En el 2006, la musicóloga rusa vino a La Habana enviada por la Cátedra de la Música Extranjera del Conservatorio Estatal Tchaikovsky para establecer relaciones con el ISA. «Entonces yo no hablaba español. Tuve que apoyarme en una traductora de nuestra Embajada en La Habana.

«He conocido a algunas personalidades de la cultura cubana, como al pianista Frank Fernández y al escritor y novelista Enrique Cirules. Frank Fernández es un intérprete, como un representante de la música rusa en Cuba. Él estudió en el Tchaikovsky. Nosotros lo invitamos para dar un concierto en marzo de 2007 allí, y después en octubre de 2008».

Elena Dolenko está tratando de promover la cultura cubana en todos sus ámbitos, no solo musical, sino también literario.

«El objetivo de esta segunda visita a Cuba es fortalecer las relaciones entre nuestros dos países, en especial para dar a conocer en mi nación el desarrollo de la música cubana, sobre todo porque en 2010 la Feria Internacional del Libro de La Habana se dedicará a Rusia. Yo estoy preparando un proyecto editorial amplio con ese fin.

«Ese proyecto consiste en la promoción de la música cubana en general y la popular en particular. Queremos publicar partituras, letras de canciones, discos, todo con fines educativos. Este trabajo va dedicado en primer lugar a los jóvenes rusos que desconocen la cultura de esta Isla fabulosa.

«Tenemos un proyecto sobre la música de Juan Almeida Bosque. Me ha impresionado mucho su creación musical. Conocí también al compositor y director de orquesta Jorge López Marín. Estudió en el Conservatorio Tchaikovsky. Es hijo de la escritora, escultora y poetisa Thelvia Marín. Él se dedica a divulgar la música de Aram Jachaturian ».
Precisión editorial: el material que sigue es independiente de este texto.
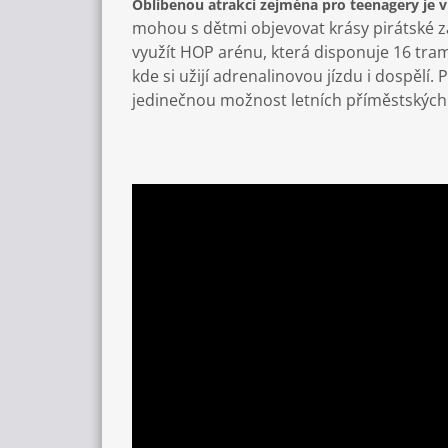
Oblíbenou atrakcí zejména pro teenagery je vir
mohou s dětmi objevovat krásy pirátské z
využít HOP arénu, která disponuje 16 tra
kde si užijí adrenalinovou jízdu i dospělí.
jedinečnou možnost letních příměstských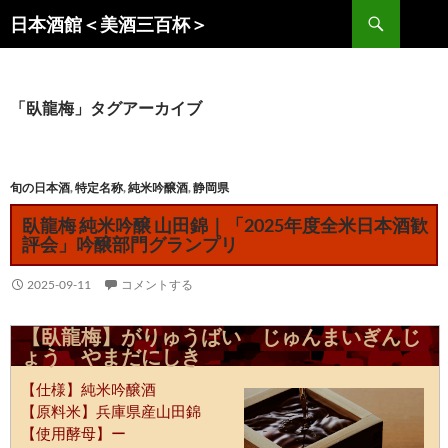
コ
検
日本酒館＜美酒三百杯＞
ン
索
テ
ン
ツ
「臥龍梅」タグアーカイブ
へ
ス
キ
旬の日本酒
,
特定名称
,
純米吟醸酒
,
静岡県
ッ
臥龍梅 純米吟醸 山田錦｜「2025年度全米日本酒歓
プ
評会」吟醸部門グランプリ
2025-09-11
コメントする
【臥龍梅】がりゅうばい じゅんまいぎんじ
ょう やまだにしき
【仕様】純米吟醸酒
【原料米】兵庫県産山田錦
【使用酵母】ー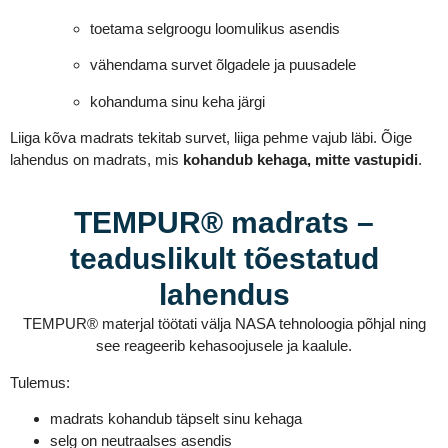
toetama selgroogu loomulikus asendis
vähendama survet õlgadele ja puusadele
kohanduma sinu keha järgi
Liiga kõva madrats tekitab survet, liiga pehme vajub läbi. Õige
lahendus on madrats, mis
kohandub kehaga, mitte vastupidi
.
TEMPUR® madrats –
teaduslikult tõestatud
lahendus
TEMPUR® materjal töötati välja NASA tehnoloogia põhjal ning
see reageerib kehasoojusele ja kaalule.
Tulemus:
madrats kohandub täpselt sinu kehaga
selg on neutraalses asendis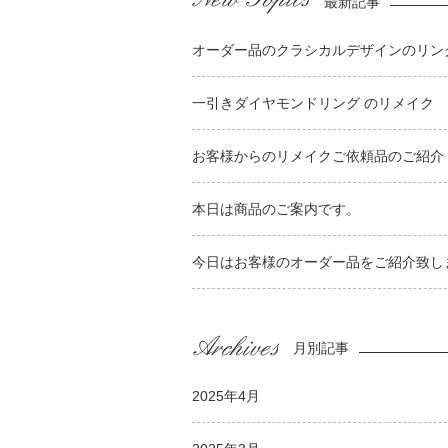
最新記事
オーダー品のクラシカルデザインのリンク
一引きダイヤモンドリング のリメイク
お客様からのリメイクご依頼品のご紹介
本日は商品のご案内です。
今日はお客様のオーダー品をご紹介致し
月別記事
2025年4月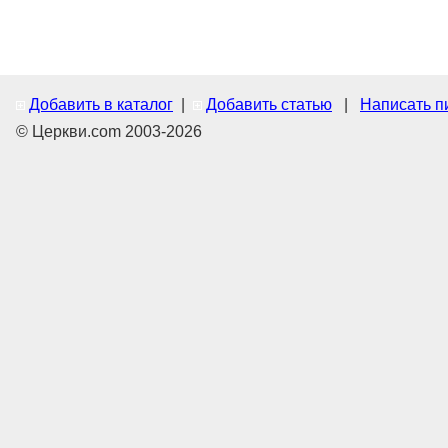
Добавить в каталог
|
Добавить статью
|
Написать п
© Церкви.com 2003-2026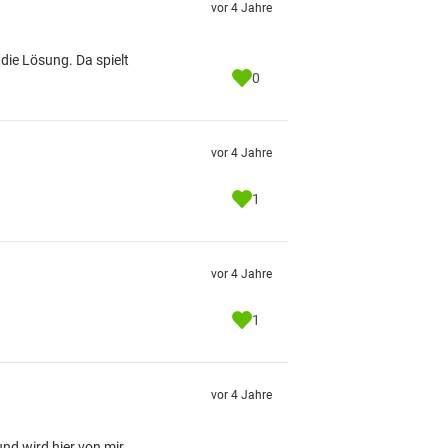
vor 4 Jahre
die Lösung. Da spielt
0
vor 4 Jahre
1
vor 4 Jahre
1
vor 4 Jahre
und wird hier von mir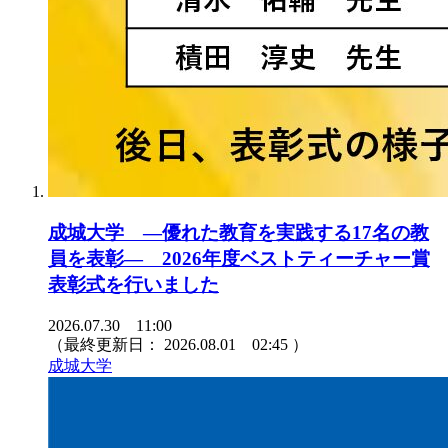
成城大学 ―優れた教育を実践する17名の教
員を表彰― 2026年度ベストティーチャー賞
表彰式を行いました
2026.07.30 11:00
（最終更新日：
2026.08.01 02:45
）
成城大学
Elena dice que en julio debe viajar de nuevo a Cuba con algunos planes ya realizados. Nuestra entrevistada ha publicado en la prensa escrita rusa artículos en torno a la política de Estados Unidos contra Cuba.

«Lo he hecho en el diario Pravda. En Estados Unidos no me van a dejar entrar cuando vean esos trabajos periodísticos míos a favor de la Revolución Cubana. Bueno, ellos quizá me cierren las puertas, pero me basta con que Cuba y otros países, como Venezuela, me las abran y me reciban con los brazos abiertos de verdaderos amigos».